В фильмах Тарковского, созданных до «Сталкера», отец — духовный исток героя. Чаще всего в этой роли зритель видел одного из его постоянных актеров, внешне напоминающего отца, — Николая Гринько. В меньшей степени, кажется, это касается «Иванова детства». Но полковник Грязнов в исполнении Гринько готов занять место отца в судьбе мальчика, хотя этому сопротивляется сама История в трагической фазе мировой войны. Вообще все мужские персонажи тянутся к Ивану, будто желая восполнить отсутствующее отцовство. За этим чувствуется жажда самого художника, преодолевая драму детства и отрочества, закрепить отца в пространстве своей и физической, и духовной жизни.
После «Зеркала» отцовский образ в облике Николая Гринько утрачивает свою актуальность. Связи героя с земным отцом обрываются. Время разлучило актера и режиссера? Так полагал Н. Гринько. А может быть, художник себя обрел в роли отца и захотел испытать собственные, в этом смысле, силы? В 1970 году, как раз во время работа над «Сталкером», у него родился второй сын – Андрей.
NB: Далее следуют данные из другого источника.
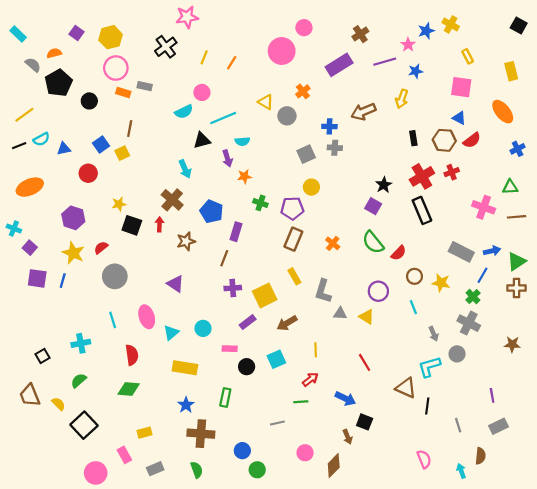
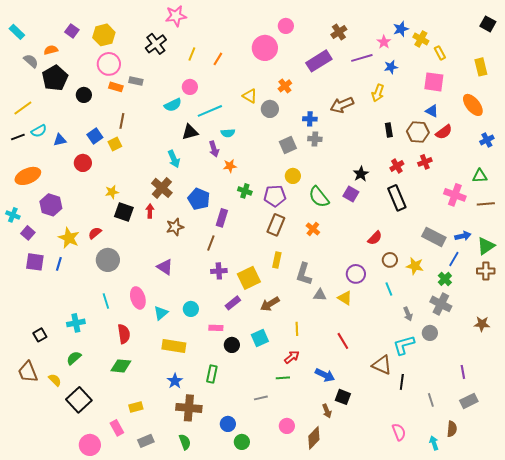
yellow cross: (451, 24) -> (421, 39), moved
red cross: (422, 176) -> (397, 166), size x0.6
purple hexagon: (73, 218) -> (51, 205), moved
green semicircle: (373, 242) -> (319, 197), moved
yellow rectangle: (294, 276) -> (277, 260), turned 42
В начале жизненного пути, заметил кто-то, сын мог любить отца как отца, а не как «культурную личность», поскольку Арсений Тарковский как поэт долгое время был известен лишь узкому кругу знатоков. Но, напомним, трещина, расколовшая дом, мешала полноценной передаче отцовского опыта. Обстоятельство, глубоко и болезненно переживаемое сыном. Все его фильмы о брошенных детях или о брошенных взрослых, духовно не преодолевших детский возраст. В «Зеркале» тема обострена исповедальной автобиографичностью. Сюжет пульсирует неутоленной жаждой восполнить утрату. Сцена приезда с фронта отца (О. Янковский), по существу, корректирует саму жизнь.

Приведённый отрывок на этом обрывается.